# WHAT NEEDS TO BE DONE:
Set down exactly the stretch of lines below that opens at the line containing "Recomendamos Advanced Day Ultimate Protect." and continues through the last line of the entries, and nothing else.

===== INPUT RECORDS

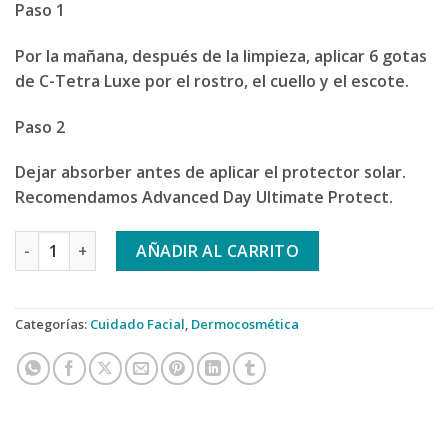
Paso 1
Por la mañana, después de la limpieza, aplicar 6 gotas
de C-Tetra Luxe por el rostro, el cuello y el escote.
Paso 2
Dejar absorber antes de aplicar el protector solar.
Recomendamos Advanced Day Ultimate Protect.
MEDIK8 C-TETRA LUXE cantidad
AÑADIR AL CARRITO
Categorías:
Cuidado Facial
,
Dermocosmética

==========

# OUTPUT OF THE TASK:
Recomendamos Advanced Day Ultimate Protect.
MEDIK8 C-TETRA LUXE cantidad
AÑADIR AL CARRITO
Categorías:
Cuidado Facial
,
Dermocosmética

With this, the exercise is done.